A provider must obtain a patient’s signature on an Advance Beneficiary Notice of Noncoverage (ABN) when they believe that Medicare will not pay for a service that is normally covered. The ABN is a formal way to inform a Medicare beneficiary that they may have to pay for an item or service out-of-pocket, transferring the financial responsibility from the provider to the patient. This notice serves as a protection for both the patient, who is given time to make an informed decision, and the provider, who is protected from liability if Medicare denies the claim.

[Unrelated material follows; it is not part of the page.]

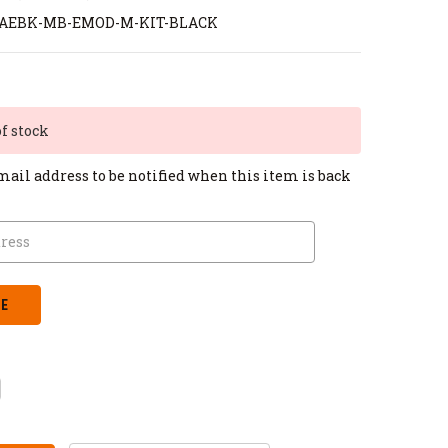
-AEBK-MB-EMOD-M-KIT-BLACK
of stock
mail address to be notified when this item is back
CREASE
ANTITY:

Defining the Advance Beneficiary Notice
The ABN, officially designated as Form CMS-R-131, is a standardized document mandatory for use by providers, physicians, suppliers, and laboratories when dealing with Original Medicare (Parts A and B) patients. The purpose of this notice is to anticipate a denial for a service that Medicare typically covers but is expected to deny in a specific instance. Providers are required to issue the ABN to Medicare Fee-for-Service beneficiaries before the service is rendered.

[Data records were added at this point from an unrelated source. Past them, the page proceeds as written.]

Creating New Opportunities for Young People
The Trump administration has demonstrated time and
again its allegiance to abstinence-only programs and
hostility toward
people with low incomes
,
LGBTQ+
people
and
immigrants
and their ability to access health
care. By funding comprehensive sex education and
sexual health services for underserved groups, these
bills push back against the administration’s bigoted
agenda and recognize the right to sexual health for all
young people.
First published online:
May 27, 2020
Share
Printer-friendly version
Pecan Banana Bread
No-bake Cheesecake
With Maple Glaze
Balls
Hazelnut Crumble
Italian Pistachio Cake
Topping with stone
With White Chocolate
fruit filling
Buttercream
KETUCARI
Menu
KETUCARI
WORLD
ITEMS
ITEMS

The form presents the patient with three distinct options. The patient can choose to receive the service and accept financial responsibility if Medicare denies payment. Alternatively, they can receive the service, request a claim be filed for a formal coverage decision, and accept financial responsibility if the claim is denied. The third option allows the patient to refuse the service entirely, removing any financial obligation for that specific item or procedure.

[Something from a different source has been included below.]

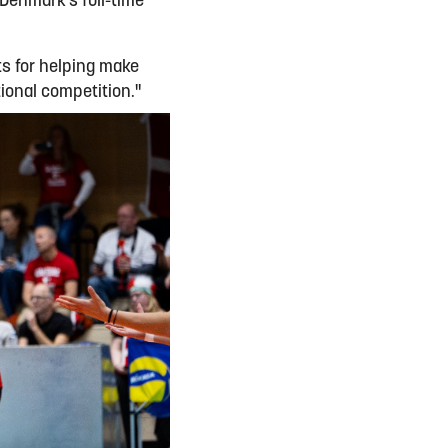
 Denmark’s full-time
nts for helping make
ional competition."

The Core Requirement: When Coverage is Uncertain
The requirement to issue an ABN is triggered by the provider’s anticipation of a Medicare denial for an item or service that falls under a covered benefit category. This notice is required when the denial is expected due to a lack of medical necessity, meaning the service is not considered reasonable or necessary under Medicare standards. An example of this is a diagnostic test ordered more frequently than Medicare’s established guidelines permit.
The notice is also required when a service exceeds a specific utilization or frequency limit set by Medicare, such as continuing physical therapy beyond the allowed threshold. Providers must also use the ABN if a procedure is considered experimental, investigational, or not generally accepted in the medical community as safe and effective. These procedures are often deemed not medically necessary.
The provider must complete the ABN by clearly stating the specific reason Medicare is likely to deny payment. This reason must be specific to the patient’s situation and cannot be a blanket statement. By signing the ABN, the patient acknowledges that they have been informed of the likely denial and understand their potential financial liability.
Situations That Do Not Require an ABN
Providers do not need to issue an ABN for services that are never covered by Medicare, known as statutory exclusions. These services are excluded from coverage by law, meaning Medicare will not pay for them under any circumstances. Examples include routine foot care, cosmetic surgery, and hearing aids. Since Medicare never covers these items, the patient is always financially responsible, and the ABN is not necessary to transfer liability.
The ABN is also not required for patients enrolled in Medicare Advantage plans (Part C), as these plans have their own notice requirements. Similarly, non-Medicare patients, such as those with Medicaid or commercial insurance, are not given an ABN. If a service is never a Medicare benefit, no ABN is needed; if it is a benefit but is not medically necessary in the specific case, an ABN is mandatory.
Procedural Rules for ABN Completion and Timing
The ABN must be presented to the beneficiary and signed before the service is rendered. This strict timing allows the patient adequate time to consider the financial implications and make an informed decision about proceeding. The notice cannot be issued retroactively or immediately before a service is performed, as this does not constitute a valid notice.
Before the patient signs, the provider must complete the form with a good-faith cost estimate for the service in question. The provider must also include a clear explanation of why Medicare is likely to deny coverage. A copy of the fully completed and signed ABN must be given to the beneficiary for their records.
The provider is required to retain the original signed ABN on file, typically for five years. If the patient refuses to sign, the provider must note the refusal on the form and may consider not providing the service, unless health and safety concerns exist. Proper completion and timely delivery are necessary for the provider to successfully transfer financial liability to the patient.